Output verbatim the line with "Look at this" together with every line beneath it, ending at the last line of the entries.
┌────────
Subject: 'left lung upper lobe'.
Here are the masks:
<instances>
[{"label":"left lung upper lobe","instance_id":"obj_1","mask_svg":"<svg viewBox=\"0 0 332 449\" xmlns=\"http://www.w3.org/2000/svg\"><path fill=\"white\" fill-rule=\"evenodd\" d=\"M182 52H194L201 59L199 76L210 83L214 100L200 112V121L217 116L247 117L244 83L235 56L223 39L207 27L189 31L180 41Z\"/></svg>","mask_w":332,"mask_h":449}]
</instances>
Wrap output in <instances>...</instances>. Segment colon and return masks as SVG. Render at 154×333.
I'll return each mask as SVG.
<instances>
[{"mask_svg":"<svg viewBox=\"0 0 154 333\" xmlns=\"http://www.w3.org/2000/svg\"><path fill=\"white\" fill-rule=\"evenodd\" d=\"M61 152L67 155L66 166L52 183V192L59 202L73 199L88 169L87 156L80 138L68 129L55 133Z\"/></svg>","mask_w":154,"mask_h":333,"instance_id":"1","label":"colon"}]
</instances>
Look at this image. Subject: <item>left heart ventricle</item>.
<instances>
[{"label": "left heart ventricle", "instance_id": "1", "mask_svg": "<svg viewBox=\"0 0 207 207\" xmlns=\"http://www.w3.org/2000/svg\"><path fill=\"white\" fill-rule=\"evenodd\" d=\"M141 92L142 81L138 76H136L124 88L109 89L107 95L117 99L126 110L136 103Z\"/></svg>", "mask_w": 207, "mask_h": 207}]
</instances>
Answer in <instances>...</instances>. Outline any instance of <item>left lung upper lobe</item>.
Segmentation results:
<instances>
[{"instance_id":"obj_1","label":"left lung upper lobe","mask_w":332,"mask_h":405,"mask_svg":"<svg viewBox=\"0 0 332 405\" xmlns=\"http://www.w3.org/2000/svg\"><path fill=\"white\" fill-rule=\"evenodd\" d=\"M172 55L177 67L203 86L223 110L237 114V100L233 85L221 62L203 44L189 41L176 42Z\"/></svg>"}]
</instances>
└────────
__TASK RESPONSE__
Look at this image. Subject: <item>left heart ventricle</item>.
<instances>
[{"label": "left heart ventricle", "instance_id": "1", "mask_svg": "<svg viewBox=\"0 0 207 207\" xmlns=\"http://www.w3.org/2000/svg\"><path fill=\"white\" fill-rule=\"evenodd\" d=\"M141 92L142 81L138 76H136L124 88L109 89L107 95L117 99L126 110L136 103Z\"/></svg>", "mask_w": 207, "mask_h": 207}]
</instances>
Answer in <instances>...</instances>. Outline any instance of <item>left lung upper lobe</item>.
Segmentation results:
<instances>
[{"instance_id":"obj_1","label":"left lung upper lobe","mask_w":332,"mask_h":405,"mask_svg":"<svg viewBox=\"0 0 332 405\" xmlns=\"http://www.w3.org/2000/svg\"><path fill=\"white\" fill-rule=\"evenodd\" d=\"M172 55L177 67L203 86L223 110L237 114V100L233 85L221 62L203 44L189 41L176 42Z\"/></svg>"}]
</instances>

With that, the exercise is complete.